Stored data
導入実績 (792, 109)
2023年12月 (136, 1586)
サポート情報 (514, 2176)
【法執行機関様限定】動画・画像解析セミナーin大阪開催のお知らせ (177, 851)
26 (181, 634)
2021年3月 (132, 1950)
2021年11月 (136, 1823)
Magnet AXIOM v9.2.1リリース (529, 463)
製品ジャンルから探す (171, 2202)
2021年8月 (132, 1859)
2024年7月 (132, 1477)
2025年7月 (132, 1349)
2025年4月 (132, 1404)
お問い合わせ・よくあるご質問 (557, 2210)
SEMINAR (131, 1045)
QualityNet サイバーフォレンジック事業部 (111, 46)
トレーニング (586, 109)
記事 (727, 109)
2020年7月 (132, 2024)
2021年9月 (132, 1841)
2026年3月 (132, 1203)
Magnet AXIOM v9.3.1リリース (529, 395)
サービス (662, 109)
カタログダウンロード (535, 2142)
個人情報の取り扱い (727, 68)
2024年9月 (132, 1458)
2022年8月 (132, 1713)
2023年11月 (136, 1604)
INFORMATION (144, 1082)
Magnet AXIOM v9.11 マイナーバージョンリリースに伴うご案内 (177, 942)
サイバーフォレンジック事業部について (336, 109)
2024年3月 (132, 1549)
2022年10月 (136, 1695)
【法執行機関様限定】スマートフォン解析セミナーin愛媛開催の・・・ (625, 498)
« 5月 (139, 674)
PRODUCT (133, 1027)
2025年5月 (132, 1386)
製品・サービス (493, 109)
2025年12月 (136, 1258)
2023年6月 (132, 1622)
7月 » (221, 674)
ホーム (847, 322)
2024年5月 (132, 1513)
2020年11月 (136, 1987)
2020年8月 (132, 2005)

▶ _What is being asked_: Reproduce every line from the entries that holds the word "法執行機関様限定".

▶ _Response to the task_:
【法執行機関様限定】動画・画像解析セミナーin大阪開催のお知らせ (177, 851)
【法執行機関様限定】スマートフォン解析セミナーin愛媛開催の・・・ (625, 498)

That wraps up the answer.